One-Night Stands Are SO Empowering, and I Refuse to Be Ashamed

One-Night Stands Are SO Empowering, and I Refuse to Be Ashamed

Sorry, but I'm proud to have random hookups.

RachelCharleneL

Photo: Quin Stevenson

I’ve had a number of one-night stands. The specific number of people I’ve hooked up with matters way less to me than the main way I felt as a result of those encounters: empowered.

Though some people hate hookup culture and one-night stands, I for one am a major fan. People who are against one-night stands think they’re degrading, or that there’s no way to disconnect love from sex, or, on some extremes, it’s sinful. On the other hand, some people think that there’s just no way to have good sex with someone the first time. But I disagree, with all of this.

As a queer woman of color, hooking up is a way of learning about my body in new contexts. It’s a way of refusing to limit myself, but instead to continue my own education about who I like, and what other bodies I like to interact with.
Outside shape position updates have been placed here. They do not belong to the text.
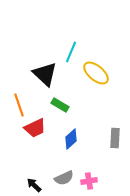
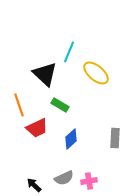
cyan line: moved 2 px left
red trapezoid: moved 2 px right
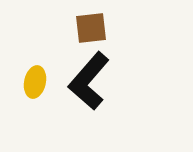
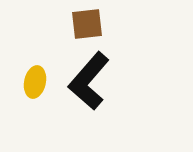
brown square: moved 4 px left, 4 px up
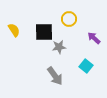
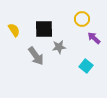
yellow circle: moved 13 px right
black square: moved 3 px up
gray arrow: moved 19 px left, 20 px up
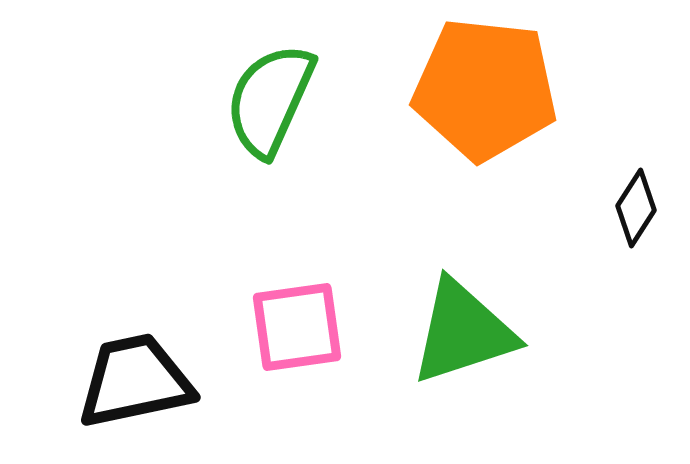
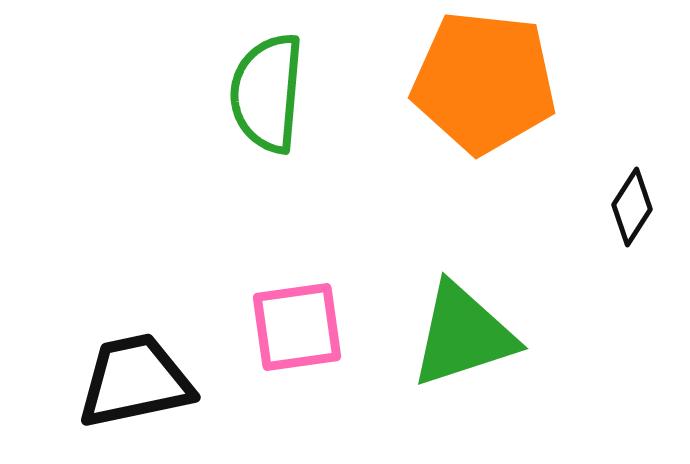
orange pentagon: moved 1 px left, 7 px up
green semicircle: moved 3 px left, 7 px up; rotated 19 degrees counterclockwise
black diamond: moved 4 px left, 1 px up
green triangle: moved 3 px down
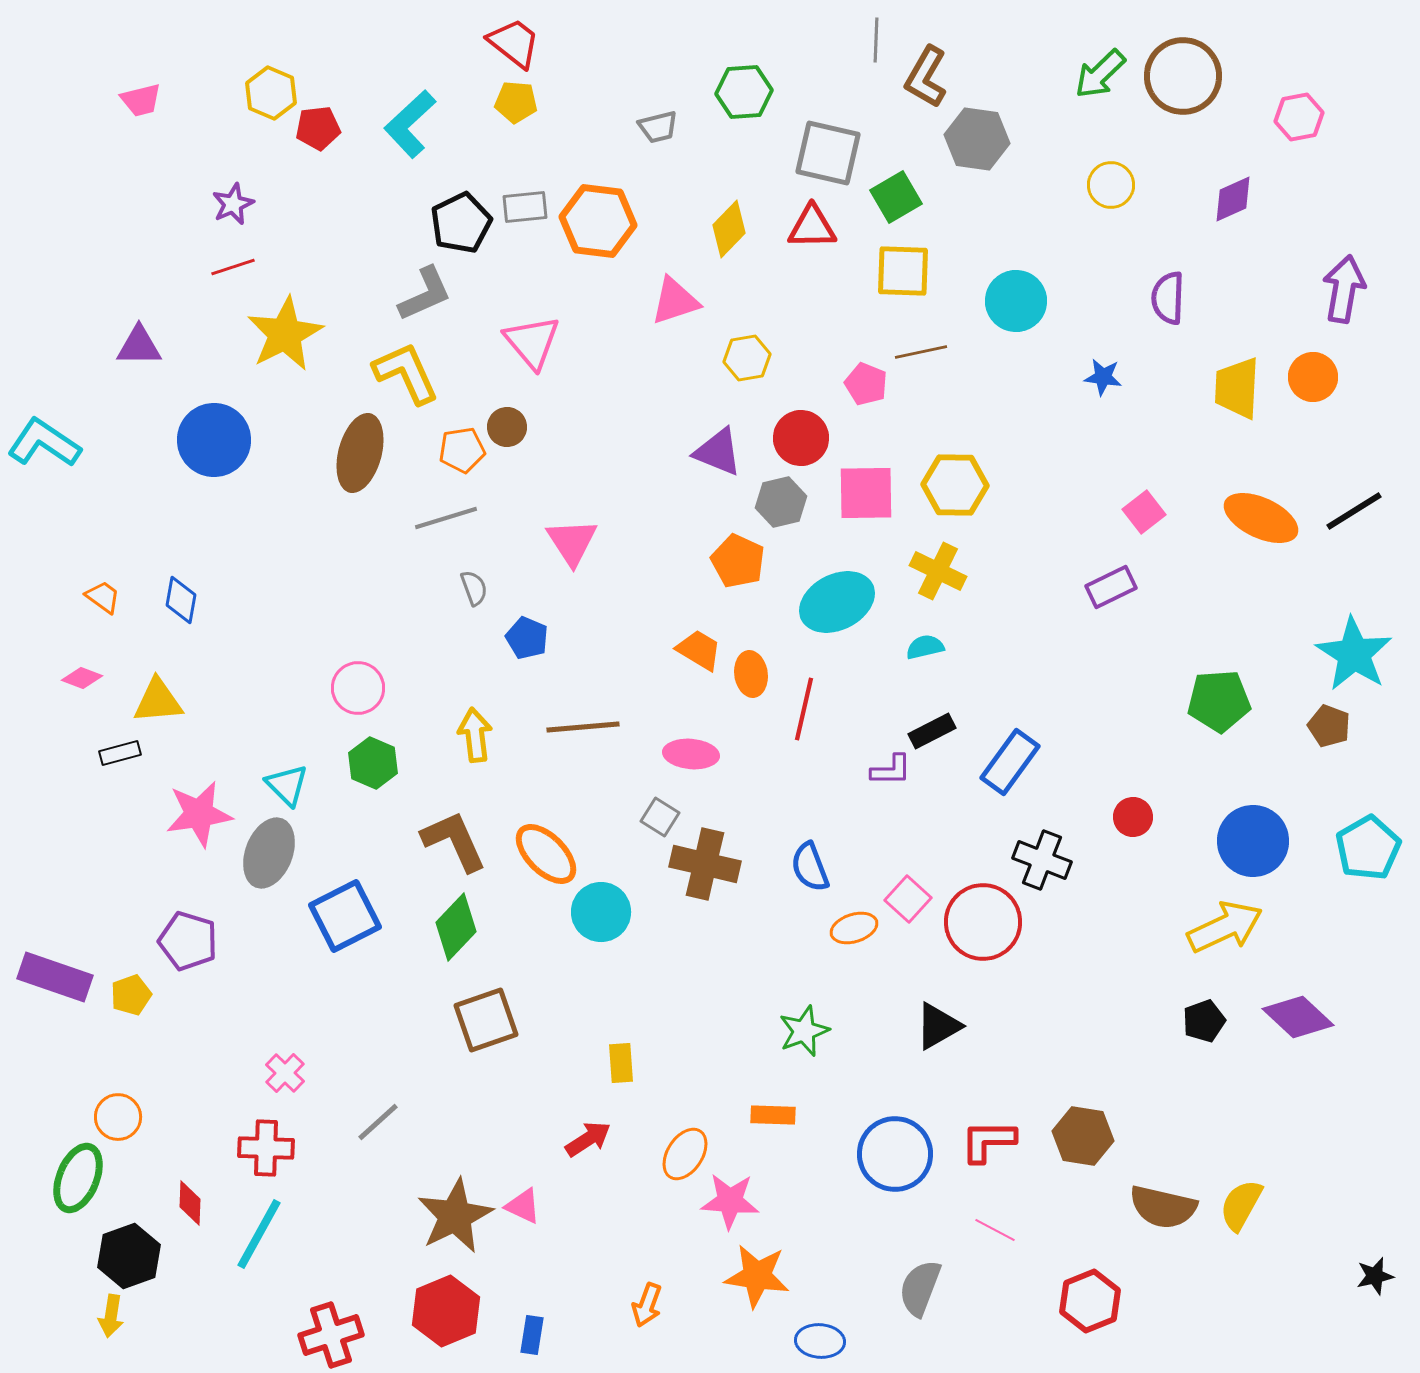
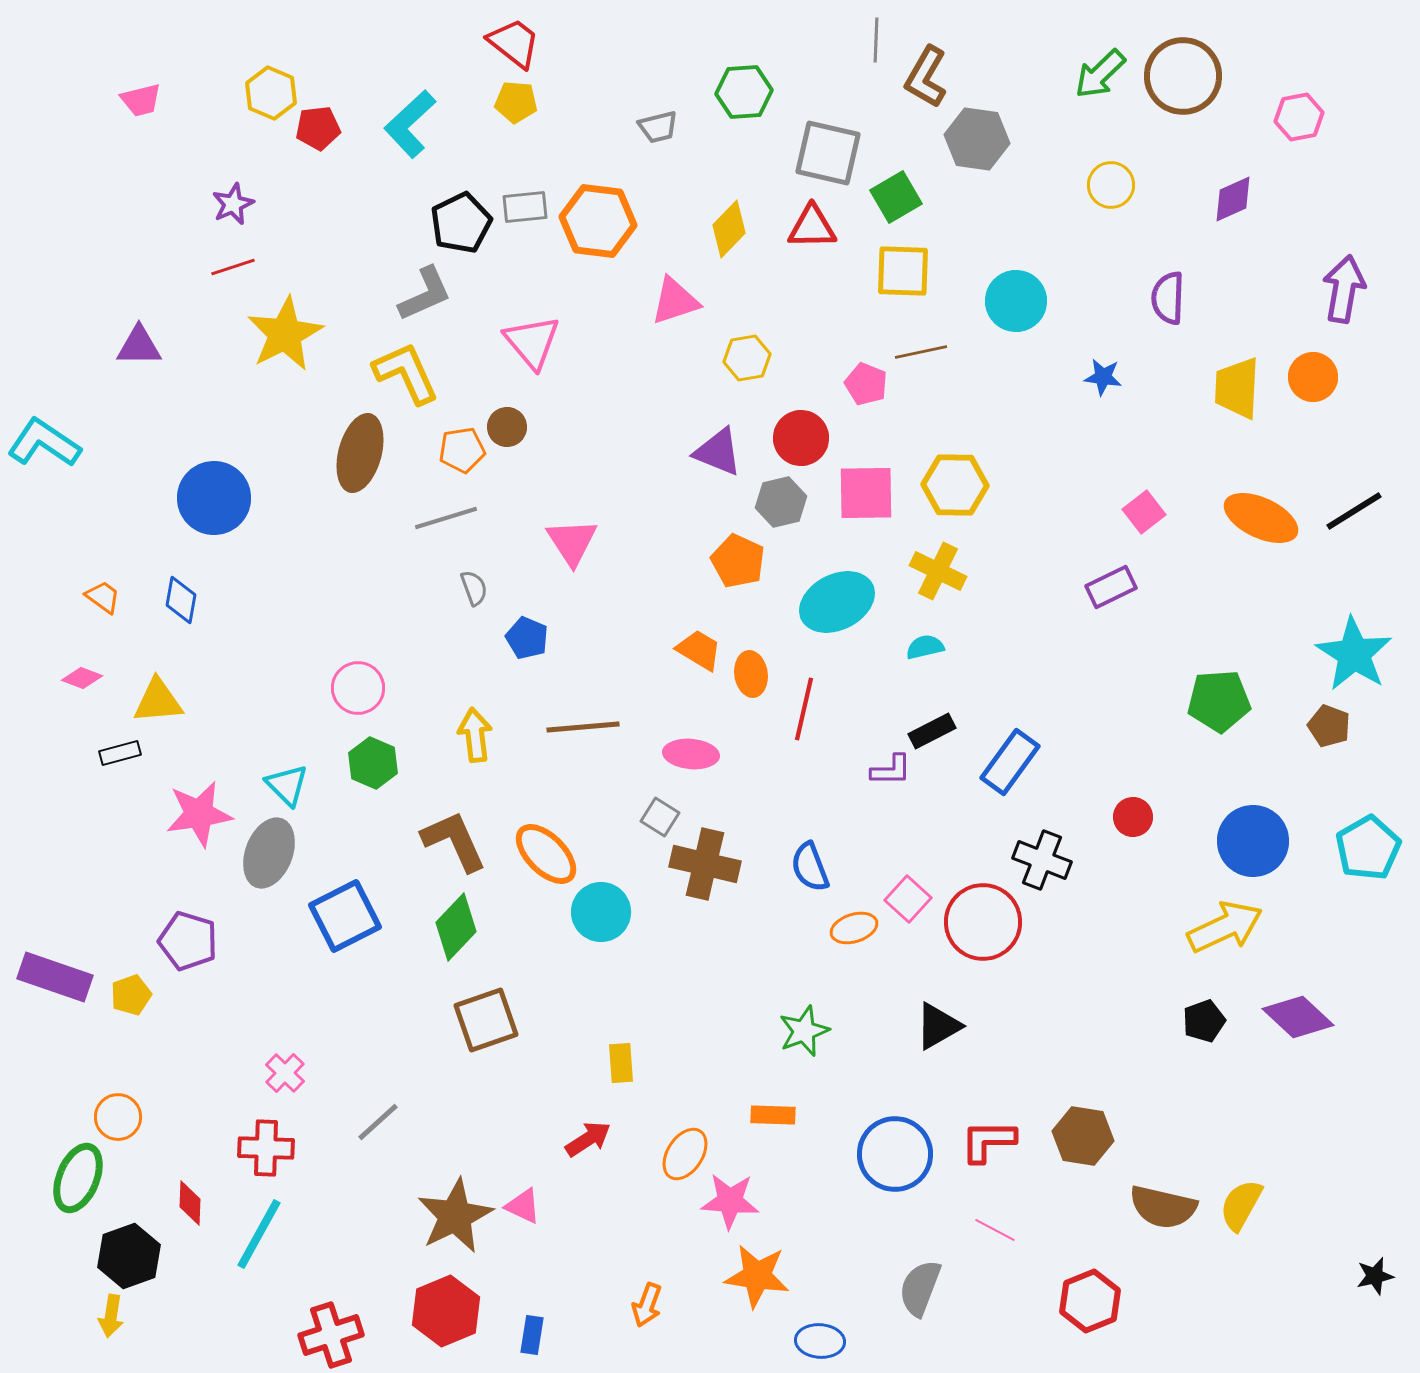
blue circle at (214, 440): moved 58 px down
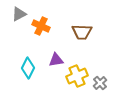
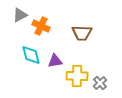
gray triangle: moved 1 px right, 1 px down
brown trapezoid: moved 1 px down
purple triangle: moved 1 px left, 1 px down
cyan diamond: moved 3 px right, 13 px up; rotated 40 degrees counterclockwise
yellow cross: rotated 25 degrees clockwise
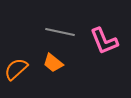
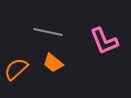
gray line: moved 12 px left
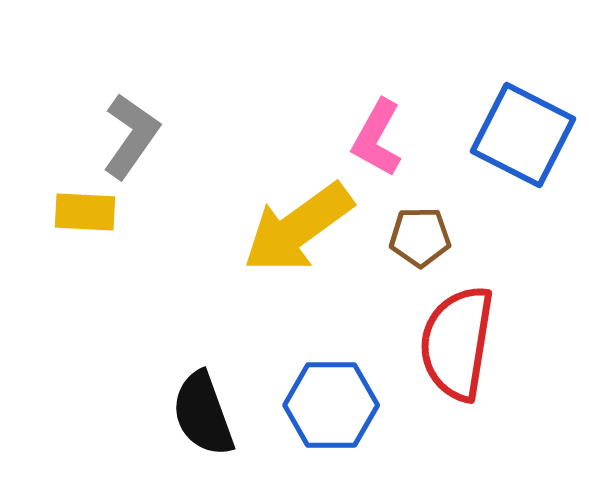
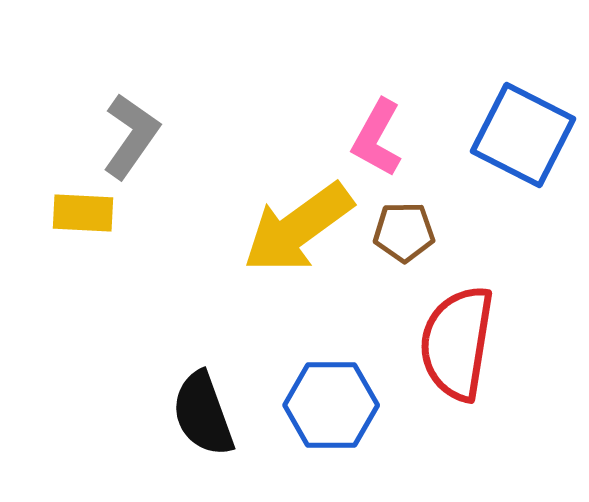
yellow rectangle: moved 2 px left, 1 px down
brown pentagon: moved 16 px left, 5 px up
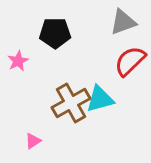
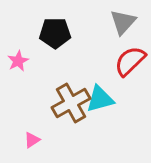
gray triangle: rotated 28 degrees counterclockwise
pink triangle: moved 1 px left, 1 px up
I’ve had really good one night stands, and I’ve had mediocre ones. I’ve had one night stands turn into regular hookups, or turn into nothing.

But there was never any expectation beyond that the hookup would be 100% consensual, and 100% centered on everyone involved finding pleasure.

By sleeping with people who I didn’t know well at all, I also learned a lot about being confident in my sexuality. Because these weren’t people who’d been sleeping with me at length and, as a result, couldn’t anticipate my desires, I learned to voice those desires. I had to be comfortable enough in my own sexuality to say what I needed, and what I did and didn’t like.

Something I wish that more people knew is that just because it’s a one-night stand doesn’t mean that there’s zero heart involved. While I wasn’t necessarily falling in love with or creating lasting relationships with the people I was hooking up with, I was still connecting with someone, bodily and mentally, and, yeah, emotionally.

Some of the people I hooked up with became friends. Others became girlfriends, and partners. Others became strangers I never talked to again. And I was okay with all of that. I didn’t hook up with people to find myself, or to find love. I had one night stands to experience pleasure, plain and simple.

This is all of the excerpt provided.